What do Inupiat, Yup’ik and Yankee whalers have in common? A bowhead whale that lives for 200 years, surpassing the generations who try to hurt him and protect him. The book starts off with the encounter of a boy, Toozack, and a whale, Siku. Toozack was kayaking and saw the ice whale being born. Some Yankee whalers come up to him and they get him to tell them where the whales are. The whalers start killing the whales and since he had led them to the whaling ground, Toozack was cursed. He was charged with protecting the ice whale and the ice whale with protecting him. Since bowhead whales can live for 100-200 years, Toozack had to name his son Toozack and charge him with protecting the whale. At the same time, the whalers were also having generations born and passing down whaling secrets to their children. The ice whale, Siku, is given a voice in the book by translating whale sounds heard over the hydrophones into lines and squiggles in the book.
What I loved about this book – the bowhead Siku has a voice, by translating the lines from an electronic device, Jean George gives the whale a voice, personality and brings the reader closer to the action. I liked how the book switched back and forth from hunting the whales to protecting them, to the whale protecting the humans. I think this book is a good read for anyone who likes whales or has read other books by Jean George.
I am done! This was my second Coursera class I’ve had and it was hard! I didn’t like most of the lectures, I just didn’t like the way the professor talked. But, I did learn a lot about all kinds of marine mammals. Here are some of the things I learned in weeks 6, 7 and 8 (the last week.) These are just some of the questions on the test, not all of them.

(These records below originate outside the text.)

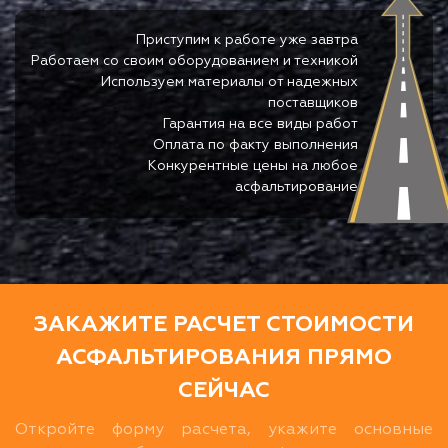
Приступим к работе уже завтра
Работаем со своим оборудованием и техникой
Используем материалы от надежных
поставщиков
Гарантия на все виды работ
Оплата по факту выполнения
Конкурентные цены на любое
асфальтирование
ЗАКАЖИТЕ РАСЧЕТ СТОИМОСТИ
АСФАЛЬТИРОВАНИЯ ПРЯМО
СЕЙЧАС
Откройте форму расчета, укажите основные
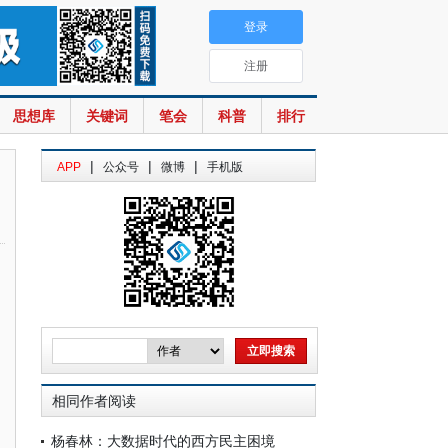
登录
注册
思想库
关键词
笔会
科普
排行
|
|
|
APP
公众号
微博
手机版
相同作者阅读
杨春林：大数据时代的西方民主困境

Which of the following best describes the effects of upwelling and convergent fronts on phytoplankton? Upwelling supports the growth of phytoplankton while convergent fronts aggregate phytoplankton.
Surface waters are often nutrient limited while deeper waters are usually more nutrient rich. True.
Marine megafauna can be used for oceanographic in situ sampling. True.
Which of the following submarines traveled to the bottom of the deepest part of the Mariana Trench? DeepSea Challenger.
What stage of a whale fall succession can persist for up to 100 years? Sulphophilic.
Which of the following options are an example of a marine species that went extinct rapidly due to direct effects of human actions? Select the two best options. Great auk, Dodo.
Which of the following individuals is NOT an example of a terrestrial natural philosopher? Rachel Carson.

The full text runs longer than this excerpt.